2. Research involving the use of educational tests (cognitive, diagnostic, aptitude, achievement), survey procedures, interview procedures, or observation of public behavior, UNLESS ALL OF THE FOLLOWING CONDITIONS EXIST:
• information obtained is recorded in such a manner that the human subjects can be identified, directly or through identifiers linked to the subjects, AND
• any disclosure of the human subjects' response outside the research could reasonably place the subject at risk of criminal or civil liability or be damaging to the subject's financial standing, employability, or reputation.
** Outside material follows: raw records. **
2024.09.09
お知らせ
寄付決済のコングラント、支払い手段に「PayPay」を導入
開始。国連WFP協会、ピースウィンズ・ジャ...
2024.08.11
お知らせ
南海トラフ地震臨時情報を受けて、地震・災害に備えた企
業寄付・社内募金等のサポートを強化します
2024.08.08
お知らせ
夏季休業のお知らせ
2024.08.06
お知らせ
The exemption for research involving survey or interview procedures or observation of public behavior does not apply to research with minors (17 years old or younger) except for research involving observations of public behavior when the investigator(s) do not participate in the activities being observed.

3. Research involving the use of educational tests (cognitive, diagnostic, aptitude, achievement), survey procedures, interview procedures, or observation of public behavior that is not exempt under #2 above, if:


• the human subjects are elected or appointed public officials or candidates for public office; OR
• Federal statute(s) require(s) without exception that the confidentiality of the personally identifiable information will be maintained throughout the research and thereafter.
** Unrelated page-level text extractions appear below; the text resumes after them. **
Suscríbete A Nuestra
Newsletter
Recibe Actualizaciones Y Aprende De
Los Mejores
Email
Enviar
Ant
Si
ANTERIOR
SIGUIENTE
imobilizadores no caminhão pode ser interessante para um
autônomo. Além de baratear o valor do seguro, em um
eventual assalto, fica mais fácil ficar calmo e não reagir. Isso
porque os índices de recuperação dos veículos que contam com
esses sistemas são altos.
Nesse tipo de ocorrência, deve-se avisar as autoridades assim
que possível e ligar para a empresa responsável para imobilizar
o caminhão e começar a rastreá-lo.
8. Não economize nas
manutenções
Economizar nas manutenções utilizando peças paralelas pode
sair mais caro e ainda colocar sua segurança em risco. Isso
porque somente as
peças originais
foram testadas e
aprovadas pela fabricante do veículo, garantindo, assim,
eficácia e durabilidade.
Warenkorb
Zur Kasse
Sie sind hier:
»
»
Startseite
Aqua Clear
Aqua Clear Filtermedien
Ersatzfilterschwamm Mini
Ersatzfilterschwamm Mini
4. Research involving the collection or study of existing data, documents, records, pathological specimens*, or diagnostic specimens*, if these sources are publicly available or the information is recorded by the investigator in such a manner that subjects cannot be identified, directly or through identifiers linked to the subjects. Proposed research involves using specimens that already exist, i.e. already collected and are 'on the shelf', stored or frozen at time of protocol submission to CORIHS.

* IMPORTANT NOTE PERTAINING TO EXEMPTION #4:

a) CORIHS has specific policies regarding biological specimens. See Sections 18 and 19 for details.
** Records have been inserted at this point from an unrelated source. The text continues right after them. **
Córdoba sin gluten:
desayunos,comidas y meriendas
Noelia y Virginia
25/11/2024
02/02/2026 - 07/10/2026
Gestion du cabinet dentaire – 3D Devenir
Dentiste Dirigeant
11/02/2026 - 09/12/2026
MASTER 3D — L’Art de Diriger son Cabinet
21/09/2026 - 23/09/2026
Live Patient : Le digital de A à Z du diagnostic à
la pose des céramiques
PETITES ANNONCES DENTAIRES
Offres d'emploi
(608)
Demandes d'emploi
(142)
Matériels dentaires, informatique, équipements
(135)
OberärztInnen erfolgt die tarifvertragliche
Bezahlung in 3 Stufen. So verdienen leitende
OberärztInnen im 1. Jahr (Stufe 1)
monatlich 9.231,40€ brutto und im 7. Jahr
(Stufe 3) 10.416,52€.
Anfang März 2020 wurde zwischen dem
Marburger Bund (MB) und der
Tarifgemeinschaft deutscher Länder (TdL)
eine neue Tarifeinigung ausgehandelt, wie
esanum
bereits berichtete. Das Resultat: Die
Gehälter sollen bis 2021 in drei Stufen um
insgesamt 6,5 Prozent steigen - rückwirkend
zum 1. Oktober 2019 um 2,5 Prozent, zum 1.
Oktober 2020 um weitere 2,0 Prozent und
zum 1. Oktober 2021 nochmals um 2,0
b) CORIHS waives the requirement for submission of exemption application materials for activities involving only the re-analysis ('secondary analysis) of data that had previously been collected from human subjects as part of a prior study, provided that:

1. the data will be analyzed in an anonymous manner (none of the 18 identifiers listed on the HIPAA De-Identification form will be collected); AND
2. the prior study was conducted under IRB approval (where applicable, e.g., research on census data would be covered by this waiver, but IRB approval in this instance would not be relevant.)

This waiver includes re-analysis of publicly available datasets, provided the 2 conditions (i. and ii.) cited above apply.


c) If the proposed data, documents, or records contain health information, review Section 25 for specific federal regulations ('HIPAA') concerning privacy rules affecting use of such information.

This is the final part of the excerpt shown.